About this task
Beginning with the line where "You are a GUI agent. The screenshot is 375×1153." appears, please restate each line of the records below word for word until the last one, inclusive, and nothing else.

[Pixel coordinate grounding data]
======

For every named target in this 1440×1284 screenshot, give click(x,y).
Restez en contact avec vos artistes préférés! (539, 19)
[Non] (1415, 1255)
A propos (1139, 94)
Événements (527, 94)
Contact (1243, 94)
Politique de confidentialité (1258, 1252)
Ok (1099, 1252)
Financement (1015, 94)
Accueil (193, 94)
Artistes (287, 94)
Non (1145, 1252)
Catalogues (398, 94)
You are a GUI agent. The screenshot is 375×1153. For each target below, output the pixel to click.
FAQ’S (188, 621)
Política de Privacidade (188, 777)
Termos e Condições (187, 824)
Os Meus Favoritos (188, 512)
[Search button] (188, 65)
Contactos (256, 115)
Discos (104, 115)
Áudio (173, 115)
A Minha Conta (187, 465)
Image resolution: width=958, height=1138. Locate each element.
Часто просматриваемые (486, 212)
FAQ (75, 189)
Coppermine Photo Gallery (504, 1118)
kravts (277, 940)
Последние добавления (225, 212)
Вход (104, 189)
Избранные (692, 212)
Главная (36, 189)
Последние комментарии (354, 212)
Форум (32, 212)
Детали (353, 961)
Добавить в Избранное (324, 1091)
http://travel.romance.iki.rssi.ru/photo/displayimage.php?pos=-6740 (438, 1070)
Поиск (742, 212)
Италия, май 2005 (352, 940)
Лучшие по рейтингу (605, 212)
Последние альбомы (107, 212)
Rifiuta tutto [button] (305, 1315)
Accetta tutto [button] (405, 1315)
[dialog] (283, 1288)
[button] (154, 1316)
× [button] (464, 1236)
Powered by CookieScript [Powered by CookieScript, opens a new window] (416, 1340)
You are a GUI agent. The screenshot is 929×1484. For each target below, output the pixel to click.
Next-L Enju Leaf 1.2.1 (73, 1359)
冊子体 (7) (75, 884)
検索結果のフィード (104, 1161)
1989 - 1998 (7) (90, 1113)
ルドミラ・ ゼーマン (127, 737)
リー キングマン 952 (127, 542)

======

Answer section
You are a GUI agent. The screenshot is 375×1153. For each target below, output the pixel to click.
FAQ’S (188, 621)
Política de Privacidade (188, 777)
Termos e Condições (187, 824)
Os Meus Favoritos (188, 512)
[Search button] (188, 65)
Contactos (256, 115)
Discos (104, 115)
Áudio (173, 115)
A Minha Conta (187, 465)
Image resolution: width=958, height=1138. Locate each element.
Часто просматриваемые (486, 212)
FAQ (75, 189)
Coppermine Photo Gallery (504, 1118)
kravts (277, 940)
Последние добавления (225, 212)
Вход (104, 189)
Избранные (692, 212)
Главная (36, 189)
Последние комментарии (354, 212)
Форум (32, 212)
Детали (353, 961)
Добавить в Избранное (324, 1091)
http://travel.romance.iki.rssi.ru/photo/displayimage.php?pos=-6740 (438, 1070)
Поиск (742, 212)
Италия, май 2005 (352, 940)
Лучшие по рейтингу (605, 212)
Последние альбомы (107, 212)
Rifiuta tutto [button] (305, 1315)
Accetta tutto [button] (405, 1315)
[dialog] (283, 1288)
[button] (154, 1316)
× [button] (464, 1236)
Powered by CookieScript [Powered by CookieScript, opens a new window] (416, 1340)
You are a GUI agent. The screenshot is 929×1484. For each target below, output the pixel to click.
Next-L Enju Leaf 1.2.1 (73, 1359)
冊子体 (7) (75, 884)
検索結果のフィード (104, 1161)
1989 - 1998 (7) (90, 1113)
ルドミラ・ ゼーマン (127, 737)
リー キングマン 952 (127, 542)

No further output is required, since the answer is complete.